The Houston-based pitmaster says the dish is portable, easy enough for children to help out with and adaptable enough to allow home cooks to use whatever ingredients they already have in their kitchens. 

Her recipe has a lot of room for improvising. If you’re not into pork, use chicken, she suggests. If you're more of a hot sauce person, that’s okay, too. Particular about your mac and cheese? Use your favorite kind.

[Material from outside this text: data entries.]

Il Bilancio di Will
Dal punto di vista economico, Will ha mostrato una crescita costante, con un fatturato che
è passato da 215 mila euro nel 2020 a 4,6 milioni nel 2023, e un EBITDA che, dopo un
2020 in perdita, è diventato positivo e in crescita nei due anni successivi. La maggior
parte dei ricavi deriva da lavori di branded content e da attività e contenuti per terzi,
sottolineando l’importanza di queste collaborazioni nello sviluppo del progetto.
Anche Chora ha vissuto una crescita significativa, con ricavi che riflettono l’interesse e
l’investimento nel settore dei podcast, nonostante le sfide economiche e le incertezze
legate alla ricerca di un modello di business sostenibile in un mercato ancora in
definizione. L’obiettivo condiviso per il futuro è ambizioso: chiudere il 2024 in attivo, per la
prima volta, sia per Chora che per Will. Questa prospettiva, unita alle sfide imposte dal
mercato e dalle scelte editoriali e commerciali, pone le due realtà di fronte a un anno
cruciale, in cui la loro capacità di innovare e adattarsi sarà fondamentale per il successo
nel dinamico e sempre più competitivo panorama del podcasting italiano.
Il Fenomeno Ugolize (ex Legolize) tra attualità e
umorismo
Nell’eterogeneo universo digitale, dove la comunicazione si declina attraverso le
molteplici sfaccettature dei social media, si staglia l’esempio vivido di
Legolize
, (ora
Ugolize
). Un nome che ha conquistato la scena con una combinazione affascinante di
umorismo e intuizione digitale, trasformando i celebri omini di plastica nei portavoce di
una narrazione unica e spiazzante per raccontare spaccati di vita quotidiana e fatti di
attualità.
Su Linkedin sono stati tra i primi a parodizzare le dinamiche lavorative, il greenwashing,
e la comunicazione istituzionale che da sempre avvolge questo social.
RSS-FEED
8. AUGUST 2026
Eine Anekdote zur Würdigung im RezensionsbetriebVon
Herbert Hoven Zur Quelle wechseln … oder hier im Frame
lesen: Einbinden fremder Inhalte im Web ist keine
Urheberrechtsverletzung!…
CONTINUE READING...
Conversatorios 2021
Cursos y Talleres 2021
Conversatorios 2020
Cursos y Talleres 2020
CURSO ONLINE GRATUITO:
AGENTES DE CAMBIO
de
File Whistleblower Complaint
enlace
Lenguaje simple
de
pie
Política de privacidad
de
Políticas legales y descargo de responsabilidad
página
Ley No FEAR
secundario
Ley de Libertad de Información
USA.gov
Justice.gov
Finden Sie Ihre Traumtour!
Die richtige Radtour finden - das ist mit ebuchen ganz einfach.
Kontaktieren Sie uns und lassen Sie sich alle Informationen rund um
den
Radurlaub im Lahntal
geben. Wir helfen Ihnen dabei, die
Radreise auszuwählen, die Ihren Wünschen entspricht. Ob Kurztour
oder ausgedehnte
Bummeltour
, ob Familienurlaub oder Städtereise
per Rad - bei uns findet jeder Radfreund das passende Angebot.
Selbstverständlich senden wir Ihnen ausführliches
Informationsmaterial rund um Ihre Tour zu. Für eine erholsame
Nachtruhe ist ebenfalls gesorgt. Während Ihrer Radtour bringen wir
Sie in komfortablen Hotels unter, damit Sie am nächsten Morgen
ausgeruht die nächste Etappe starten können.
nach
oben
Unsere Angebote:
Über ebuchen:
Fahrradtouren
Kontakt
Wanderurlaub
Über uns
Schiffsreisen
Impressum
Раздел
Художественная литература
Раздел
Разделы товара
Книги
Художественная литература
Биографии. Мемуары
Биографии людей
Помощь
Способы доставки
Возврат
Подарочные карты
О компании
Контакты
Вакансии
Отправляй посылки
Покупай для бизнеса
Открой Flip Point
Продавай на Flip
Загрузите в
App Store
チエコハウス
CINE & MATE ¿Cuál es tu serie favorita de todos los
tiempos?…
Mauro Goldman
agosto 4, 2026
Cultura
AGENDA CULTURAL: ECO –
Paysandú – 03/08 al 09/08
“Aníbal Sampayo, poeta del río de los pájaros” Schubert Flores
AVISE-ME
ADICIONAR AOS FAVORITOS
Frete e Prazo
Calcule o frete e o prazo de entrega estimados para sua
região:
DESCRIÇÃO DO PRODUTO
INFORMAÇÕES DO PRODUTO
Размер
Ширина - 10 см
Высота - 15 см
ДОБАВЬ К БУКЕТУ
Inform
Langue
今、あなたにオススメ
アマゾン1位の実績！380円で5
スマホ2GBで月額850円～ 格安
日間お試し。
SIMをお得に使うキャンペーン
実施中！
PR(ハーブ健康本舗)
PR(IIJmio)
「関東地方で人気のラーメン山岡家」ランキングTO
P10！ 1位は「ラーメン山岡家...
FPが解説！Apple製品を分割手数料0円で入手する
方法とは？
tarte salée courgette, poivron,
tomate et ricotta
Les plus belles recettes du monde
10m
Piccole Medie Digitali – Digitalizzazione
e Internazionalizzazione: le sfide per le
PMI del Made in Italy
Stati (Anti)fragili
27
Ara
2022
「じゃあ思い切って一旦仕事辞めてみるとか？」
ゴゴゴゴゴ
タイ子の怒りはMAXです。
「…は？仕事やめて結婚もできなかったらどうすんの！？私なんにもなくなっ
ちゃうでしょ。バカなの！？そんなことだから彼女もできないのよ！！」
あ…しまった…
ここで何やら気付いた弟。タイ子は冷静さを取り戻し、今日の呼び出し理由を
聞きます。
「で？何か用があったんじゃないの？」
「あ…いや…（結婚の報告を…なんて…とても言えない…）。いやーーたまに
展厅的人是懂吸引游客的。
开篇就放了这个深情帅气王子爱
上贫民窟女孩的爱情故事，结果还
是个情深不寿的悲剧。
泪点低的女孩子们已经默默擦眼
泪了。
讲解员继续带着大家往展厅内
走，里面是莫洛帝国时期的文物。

But if you want to serve up the BBQ Blitz Bowl just like Blaire, she's sharing her exact recipe with The Messenger below:

Erica Blaire's BBQ Blitz Bowl
Erica Blaire's BBQ Blitz Bowl.

Ingredients

  • 1 Pork Butt
  • 1 cup Yellow Mustard
  • 1 cup Light Brown Sugar
  • 12 oz Mac 'n Cheese, cooked
  • 1 cup Down Home BBQ Rub (or your favorite rub)
  • 1 cup apple juice
  • 2 oz BBQ pork rinds, crumbled
  • 1 cup Sweet Bourbon BBQ Sauce (or your favorite sauce)
  • 2 oz sour cream (garnish)
  • chopped green onions (garnish)
  • bacon bits (garnish)

Directions

  1. Coat the entire pork butt with a thin layer of yellow mustard.
  2. Sprinkle Down Home BBQ Rub over each side of the pork butt. Make sure you cover every side evenly.
  3. Heat your smoker/grill to 250 degrees Fahrenheit. Make sure flames don't touch the pork butt. If you are using a charcoal grill, keep hot coals to one side of the grill and place pork butt on the side with no hot coals under it. (This is called The Indirect Heat Method.) If using a gas grill, then place the pork butt in an aluminum pan and set it on the top rack of the grill away from the flames. "I always place my pork butt with the white fat side facing up," she says, "but it is your choice!"
    • Editor's note: Blaire shares her thoughts on the difference in cooking fat-side up or down:
      • Fat-side up: This can help boost the flavor of your pork. "Fat is flavor," she says, so as it cooks, the pork will take on some of the flavors from the fat as it melts. But you'll have to babysit it a lot more if you're on a gas or electric grill.
      • Fat-side down: This method helps protect the meat from burning as quickly if you have to step away and can't keep a close eye on your protein. However, less of that fat flavor and moisture will be transferred to the meat.
  4. Check pork butt every hour and spritz it with water or apple cider vinegar. This will help form that beautiful mahogany bark on the pork butt.
  5. After four hours, check the internal temperature with a meat thermometer. When the temperature reaches 165 degrees Fahrenheit, remove the pork butt from the grill.
  6. In a large aluminum pan, cover pork butt in brown sugar and apple juice. Cover pan tightly with foil and place back on the smoker/grill.
  7. Let it cook for three more hours, checking the internal temperature with your meat thermometer, periodically. When the internal temperature reaches 204 degrees Fahrenheit, remove the pork butt from smoker/grill.
  8. Allow the pork butt to rest for an hour, still covered.
  9. Drain all liquid from the pan and discard or use it to keep the pulled pork moist. Using forks or meat claws, shred the pork butt and add Sweet Bourbon BBQ Sauce and coat the shredded pork in it. Remove any bones or big pieces of fat from the shredded pork.
  10. Arrange and layer pulled pork, followed by a layer of mac n cheese. Top with pork rinds, sour cream, green onions, and bacon bits.

Pro Tip

  • Blaire says that if you're looking to make this dish more quickly, you can do it in 10 to 15 minutes by using pork tenderloin in place of the pork butt.
    • After seasoning your tenderloin, cook it over direct heat, she says. Then, keep flipping it every few minutes over the flames. Once it's cooked, you can use forks to pull the meat apart.
  • Make sure you have a meat thermometer when you're grilling.
    • "I never cook without a meat thermometer in my pocket," the chef says.
  • Blaire likes to spray meat she cooks with a liquid, but it's not completely necessary.
    • "It really helps form that crust and that bark," she says, "so that's why I always spritz any meat that I put on a grill."
    • Blaire says the spraying should happen at least a few times in the early stages of your cook.